■ **Data shown**:
----

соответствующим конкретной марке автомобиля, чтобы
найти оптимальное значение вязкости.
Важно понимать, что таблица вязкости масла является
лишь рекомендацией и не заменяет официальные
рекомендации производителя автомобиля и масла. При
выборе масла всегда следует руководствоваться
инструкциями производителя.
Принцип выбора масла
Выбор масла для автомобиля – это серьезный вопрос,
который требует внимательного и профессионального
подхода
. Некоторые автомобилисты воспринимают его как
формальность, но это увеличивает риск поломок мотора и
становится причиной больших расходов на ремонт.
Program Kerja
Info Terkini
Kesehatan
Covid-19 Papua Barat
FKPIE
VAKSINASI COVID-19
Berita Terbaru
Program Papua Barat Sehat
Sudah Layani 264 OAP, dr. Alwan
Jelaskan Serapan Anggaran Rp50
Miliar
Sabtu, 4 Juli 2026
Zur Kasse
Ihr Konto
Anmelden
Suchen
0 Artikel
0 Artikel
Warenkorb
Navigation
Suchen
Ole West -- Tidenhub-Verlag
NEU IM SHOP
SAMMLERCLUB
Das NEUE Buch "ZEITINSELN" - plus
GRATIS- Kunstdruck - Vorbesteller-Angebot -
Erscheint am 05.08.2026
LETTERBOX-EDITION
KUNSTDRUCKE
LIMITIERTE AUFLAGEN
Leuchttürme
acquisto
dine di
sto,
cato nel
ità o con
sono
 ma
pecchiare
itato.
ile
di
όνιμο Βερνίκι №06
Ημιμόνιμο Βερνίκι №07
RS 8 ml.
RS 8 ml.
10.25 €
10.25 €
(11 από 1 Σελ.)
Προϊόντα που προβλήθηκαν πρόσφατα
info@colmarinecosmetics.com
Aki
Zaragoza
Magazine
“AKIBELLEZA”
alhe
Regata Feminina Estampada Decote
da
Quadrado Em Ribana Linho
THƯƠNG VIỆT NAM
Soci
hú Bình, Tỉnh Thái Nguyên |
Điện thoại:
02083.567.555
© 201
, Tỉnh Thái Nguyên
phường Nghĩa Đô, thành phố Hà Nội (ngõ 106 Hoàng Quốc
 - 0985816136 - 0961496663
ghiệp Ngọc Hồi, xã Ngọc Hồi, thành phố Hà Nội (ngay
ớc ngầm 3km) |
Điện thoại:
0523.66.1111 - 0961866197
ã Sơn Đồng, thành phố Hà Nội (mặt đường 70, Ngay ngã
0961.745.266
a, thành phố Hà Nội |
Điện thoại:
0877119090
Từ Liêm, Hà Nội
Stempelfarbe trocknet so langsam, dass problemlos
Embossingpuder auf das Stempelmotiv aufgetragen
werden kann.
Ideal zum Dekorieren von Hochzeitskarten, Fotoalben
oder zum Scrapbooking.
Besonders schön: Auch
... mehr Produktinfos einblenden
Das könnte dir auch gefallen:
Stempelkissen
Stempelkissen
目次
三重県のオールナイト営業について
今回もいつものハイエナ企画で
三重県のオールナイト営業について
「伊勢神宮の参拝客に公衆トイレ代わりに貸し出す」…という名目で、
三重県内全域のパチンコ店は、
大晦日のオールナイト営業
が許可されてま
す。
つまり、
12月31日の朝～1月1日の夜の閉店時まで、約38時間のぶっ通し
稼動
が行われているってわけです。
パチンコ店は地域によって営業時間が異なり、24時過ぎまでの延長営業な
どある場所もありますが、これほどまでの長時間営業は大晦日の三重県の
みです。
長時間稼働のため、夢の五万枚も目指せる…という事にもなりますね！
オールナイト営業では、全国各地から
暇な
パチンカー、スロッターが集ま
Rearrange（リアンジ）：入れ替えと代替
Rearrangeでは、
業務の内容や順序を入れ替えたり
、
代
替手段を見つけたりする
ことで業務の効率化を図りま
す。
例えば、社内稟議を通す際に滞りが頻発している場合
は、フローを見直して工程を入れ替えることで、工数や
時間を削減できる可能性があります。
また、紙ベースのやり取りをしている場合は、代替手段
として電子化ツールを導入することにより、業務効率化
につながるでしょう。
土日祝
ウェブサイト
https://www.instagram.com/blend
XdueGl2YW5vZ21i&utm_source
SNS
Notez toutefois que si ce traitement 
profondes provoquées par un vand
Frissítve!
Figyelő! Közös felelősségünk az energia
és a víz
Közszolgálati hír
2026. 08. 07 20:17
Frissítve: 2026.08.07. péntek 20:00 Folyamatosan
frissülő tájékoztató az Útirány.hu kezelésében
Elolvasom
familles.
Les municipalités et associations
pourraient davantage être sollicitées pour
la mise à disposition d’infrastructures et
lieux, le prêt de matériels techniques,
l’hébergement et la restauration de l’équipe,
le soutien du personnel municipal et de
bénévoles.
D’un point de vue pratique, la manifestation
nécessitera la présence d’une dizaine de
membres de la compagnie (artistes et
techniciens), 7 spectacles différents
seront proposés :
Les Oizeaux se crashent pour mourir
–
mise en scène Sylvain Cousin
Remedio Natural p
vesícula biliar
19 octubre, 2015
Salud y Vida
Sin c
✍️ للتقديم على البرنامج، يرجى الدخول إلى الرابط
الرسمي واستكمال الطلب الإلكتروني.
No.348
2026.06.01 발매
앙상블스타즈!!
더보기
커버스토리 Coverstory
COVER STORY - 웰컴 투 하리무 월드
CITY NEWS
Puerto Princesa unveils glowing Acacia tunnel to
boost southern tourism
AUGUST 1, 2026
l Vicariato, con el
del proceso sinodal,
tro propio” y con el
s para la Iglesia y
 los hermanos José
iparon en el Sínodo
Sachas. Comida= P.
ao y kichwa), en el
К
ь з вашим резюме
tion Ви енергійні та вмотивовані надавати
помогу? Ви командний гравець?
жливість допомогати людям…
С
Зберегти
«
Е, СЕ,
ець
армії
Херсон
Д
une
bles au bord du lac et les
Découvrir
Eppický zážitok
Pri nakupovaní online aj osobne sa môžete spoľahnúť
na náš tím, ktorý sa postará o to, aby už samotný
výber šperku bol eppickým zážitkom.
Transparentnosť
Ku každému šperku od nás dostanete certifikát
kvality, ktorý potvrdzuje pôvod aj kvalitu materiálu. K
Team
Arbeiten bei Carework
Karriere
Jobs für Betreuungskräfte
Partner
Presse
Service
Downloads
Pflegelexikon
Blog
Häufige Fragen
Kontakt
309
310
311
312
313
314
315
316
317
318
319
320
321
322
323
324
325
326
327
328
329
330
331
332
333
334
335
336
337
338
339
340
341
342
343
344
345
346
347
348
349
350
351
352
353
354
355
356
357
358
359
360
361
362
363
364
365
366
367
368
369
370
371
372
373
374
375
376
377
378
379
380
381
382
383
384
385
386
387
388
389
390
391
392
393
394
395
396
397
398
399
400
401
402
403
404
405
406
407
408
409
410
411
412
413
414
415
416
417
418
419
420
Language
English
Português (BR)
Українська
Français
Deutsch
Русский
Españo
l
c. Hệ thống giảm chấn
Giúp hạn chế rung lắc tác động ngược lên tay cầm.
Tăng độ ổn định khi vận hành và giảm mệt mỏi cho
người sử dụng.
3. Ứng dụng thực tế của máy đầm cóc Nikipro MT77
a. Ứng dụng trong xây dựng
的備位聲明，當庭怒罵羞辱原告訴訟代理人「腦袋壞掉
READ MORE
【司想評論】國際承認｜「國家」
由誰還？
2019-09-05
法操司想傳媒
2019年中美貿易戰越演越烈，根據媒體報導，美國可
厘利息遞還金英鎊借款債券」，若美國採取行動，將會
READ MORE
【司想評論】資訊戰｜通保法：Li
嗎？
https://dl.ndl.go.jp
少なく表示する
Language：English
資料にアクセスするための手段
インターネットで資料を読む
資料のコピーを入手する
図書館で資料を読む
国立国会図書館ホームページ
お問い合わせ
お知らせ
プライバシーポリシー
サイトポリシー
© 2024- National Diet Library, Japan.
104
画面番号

----

■ **Exercise goal**:
Search the entries above for the word "масла", and copy every line where it occurs.

■ **Written solution**:
Важно понимать, что таблица вязкости масла является
рекомендации производителя автомобиля и масла. При
выборе масла всегда следует руководствоваться
Принцип выбора масла
Выбор масла для автомобиля – это серьезный вопрос,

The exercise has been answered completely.